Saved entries
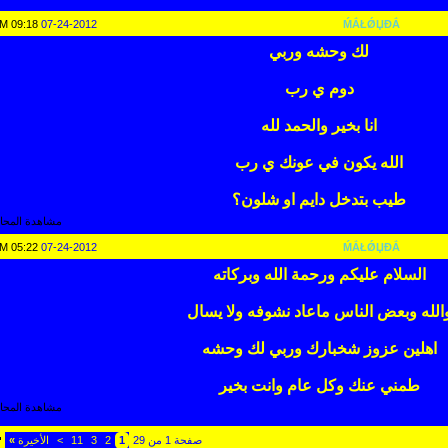
09:18 PM
07-24-2012
ḾẮŁǾЏĐẮ
لك وحشه وربي
دوم ي رب
انا بخير والحمد لله
الله يكون في عونك ي رب
طيب بتدخل دايم او شلون؟
مشاهدة المحاد
05:22 PM
07-24-2012
ḾẮŁǾЏĐẮ
السلام عليكم ورحمة الله وبركاته
الله وبعض الناس ماعاد نشوفه ولا يسال
اهلين عزوز شخبارك وربي لك وحشه
طمني عنك وكل عام وانت بخير
مشاهدة المحاد
صفحة 1 من 29
1
2
3
11
>
الأخيرة
»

**WHAT TO PRODUCE**
Retype exactly, and only, the lines that run from the one with "الله وبعض الناس ماعاد نشوفه ولا يسال" through the final line of the entries.

**OUTPUT FOR THIS TASK**
الله وبعض الناس ماعاد نشوفه ولا يسال
اهلين عزوز شخبارك وربي لك وحشه
طمني عنك وكل عام وانت بخير
مشاهدة المحاد
صفحة 1 من 29
1
2
3
11
>
الأخيرة
»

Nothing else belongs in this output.